The anoxic-ischemic conditions of nerve tissue induce edema of Golgi complex compartments [4].The increased levels of calcium ion during ischemia [58] seems to be responsible for such edema, due to opening of voltage-dependent calcium channels and by release from the storage sites in the endoplasmic reticulum, particulary under the influence of IP3 and the ryanodine receptor, an endoplasmic reticulum calcium-release channel, that is opened by the elevated cytoplasmic calcium, hence giving rise to complex patterns of intracellular calcium signaling, responsible by the enlargement of Golgi smooth stacked cisternae and vesicles. In brain edema and ischemia there is also a process of lipid peroxidation [58,61] and membrane damage due to the release of arachidonic acid, free radical's Siesjo et al. [62], and nitric oxide- This lipid peroxidation process explains the damage of smooth Golgi membrane, nuclear envelope and plasma membrane. Rafols et at. [13] earlier stated that the areas of disturbed Golgi ultrastructure correspond to those areas that showed evidence of lipid peroxidation.
The pathological alterations of the Golgi complex are described in cortical biopsies of patients with congenital hydrocephalus, vascular anomaly, brain tumor and complicated brain traumatic injuries. A disruption ofthe Golgi elements is seen with displacement of fragmented Golgi endoplasmatic sacs, and presence of small, medium and large, clear and dense Golgi vesicles. Such images show fragmentation of the stacked Golgi cisternae, increased secretory activity in the trans-Golgi compartment, and morphological signs of increased number of Golgi and clathrin-coated vesicles with augmented intracytoplasmic vesicular traffic. In some severely edematous neurons, observed in hydrocephalus associated to Arnold-Chiari malformation, small vesicular type Golgi complexes and atrophic ones are observed, characterized mainly by partial or total disappearance of stacked Golgi cisternae and presence of congregated vesicular profiles. In brain trauma and tumors, the Golgi complex shows enlargement and fragmentation of the stacked cis- medial- and trans- Golgi cisternae and vacuolization of trans- Golgi network.

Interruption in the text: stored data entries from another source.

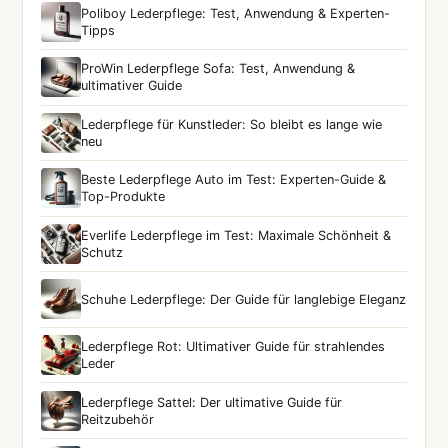
Poliboy Lederpflege: Test, Anwendung & Experten-
Tipps
ProWin Lederpflege Sofa: Test, Anwendung &
ultimativer Guide
Lederpflege für Kunstleder: So bleibt es lange wie
neu
Beste Lederpflege Auto im Test: Experten-Guide &
Top-Produkte
Everlife Lederpflege im Test: Maximale Schönheit &
Schutz
Schuhe Lederpflege: Der Guide für langlebige Eleganz
Lederpflege Rot: Ultimativer Guide für strahlendes
Leder
Lederpflege Sattel: Der ultimative Guide für
Reitzubehör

In addition, an increased formation of Golgi and coated vesicles is observed in the cis-and trans-Golgi regions. Most Golgi and clathrin-coated vesicles are observed throughout the cytoplasm suggesting an increased vesicular intracytoplsmic transport. In brain trauma, a vacuolized and hyperthrophic Golgi complex is observed in some nerve cells and endothelial cells of cortical capillaries, with increased formation of Golgi and coated vesicles. The ischemia and anoxia associated to the vasogenic and cytotoxic brain edema induce enlargement and fragmentation of stacked Golgi cisternae. The Golgi apparatus is considered an early marker of nerve cell injury, degeneration, and cell death. A vacuolized and hyperthrophic Golgi complex is observed in some nerve cells and endothelial cells of cortical capillaries, with increased formation of Golgi and coated vesicles. The ischemia and anoxia associated to the vasogenic and cytotoxic brain edema induce enlargement and fragmentation of stacked Golgi cisternae. The Golgi apparatus is considered an early marker of nerve cell injury, degeneration, and cell death.